When a line in the entries below contains the word "کرده", copy that line.

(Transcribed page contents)
%%

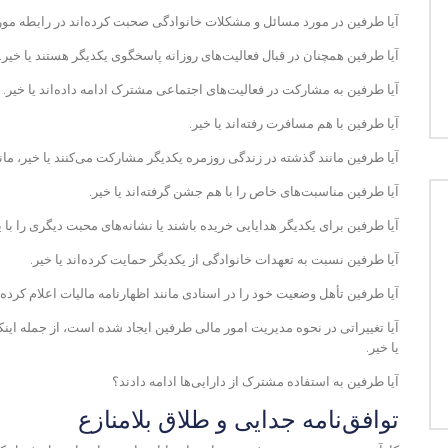
آیا طرفین در مورد مسائل و مشکلات خانوادگی صحبت کرده‌اند در رابطه مورد م
آیا طرفین همچنان در قبال فعالیت‌های روزانه پاسخگوی یکدیگر هستند یا خیر.
آیا طرفین به مشارکت در فعالیت‌های اجتماعی مشترک ادامه داده‌اند یا خیر.
آیا طرفین با هم مسافرت رفته‌اند یا خیر.
آیا طرفین مانند گذشته در زندگی روزمره یکدیگر مشارکت می‌کنند یا خیر، مانن
آیا طرفین مناسبت‌های خاص را با هم جشن گرفته‌اند یا خیر.
آیا طرفین برای یکدیگر هدایایی خریده باشند یا نشانه‌های محبت دیگری را با ی
آیا طرفین نسبت به تعهدات خانوادگی از یکدیگر حمایت کرده‌اند یا خیر.
آیا طرفین تأهل وضعیت خود را در اسنادی مانند اظهارنامه مالیات اعلام کرده‌ان
آیا تغییراتی در نحوه مدیریت امور مالی طرفین ایجاد شده است، از جمله اینک
یا خیر.
آیا طرفین به استفاده مشترک از دارایی‌ها ادامه دادند؟
توافق‌نامه جدایی و طلاق بلامنازع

%%

## YOUR SOLUTION:
آیا طرفین در مورد مسائل و مشکلات خانوادگی صحبت کرده‌اند در رابطه مورد م
آیا طرفین نسبت به تعهدات خانوادگی از یکدیگر حمایت کرده‌اند یا خیر.
آیا طرفین تأهل وضعیت خود را در اسنادی مانند اظهارنامه مالیات اعلام کرده‌ان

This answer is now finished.